We are with Abraham, a high-spirited Eritrean refugee in his 20s, at a small Eritrean run NGO in Bologna.
Like many refugees, he departed Eritrea with limited knowledge of the journey which lay ahead of him. He left with the aim of getting to Khartoum, the major launch pad for refugees from the Horn of Africa heading to Europe via the Mediterranean. In Khartoum, Abraham, just like many others, would work to earn some money that would finance the journey.
While in Sudan, he heard of all the terrible things that befall those embarking for Europe via the Mediterranean.

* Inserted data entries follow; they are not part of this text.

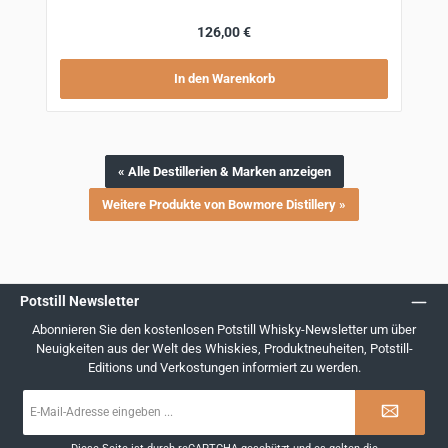
Regulärer Preis:
126,00 €
In den Warenkorb
« Alle Destillerien & Marken anzeigen
Weitere Produkte von Bowmore Distillery »
Potstill Newsletter
Abonnieren Sie den kostenlosen Potstill Whisky-Newsletter um über
Neuigkeiten aus der Welt des Whiskies, Produktneuheiten, Potstill-
Editions und Verkostungen informiert zu werden.
E-
Mail-
Adresse
*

So he decided to try and make enough money to buy a passport in the black market which would subsequently enable him fly to Europe.
This, unfortunately, was not to be.
“My plan was to save money and leave Sudan in a safe way by plane,” says Abraham. “I was afraid of taking the Libyan route.” “But I was forced to change my plans… because my brother came from Eritrea,” he explains.
Watch Abraham recount his journey from Eritrea:
“I had imagined the desert would be difficult to some extent,” says Abraham. “But I never thought it would be that challenging.”
Packed into overcrowded pick-up trucks, Abraham, together with many others, was transported across the Sahara desert in Sudan and Libya.
“Throughout the journey we would fall off the trucks and have to run to catch up with them,” he remembers.
After seven days of driving, the Sudanese smugglers handed them over to the Libyans and that’s when all the suffering started.
“Once in Libya, one has to come to Europe,” says Abraham. “There is no other choice.”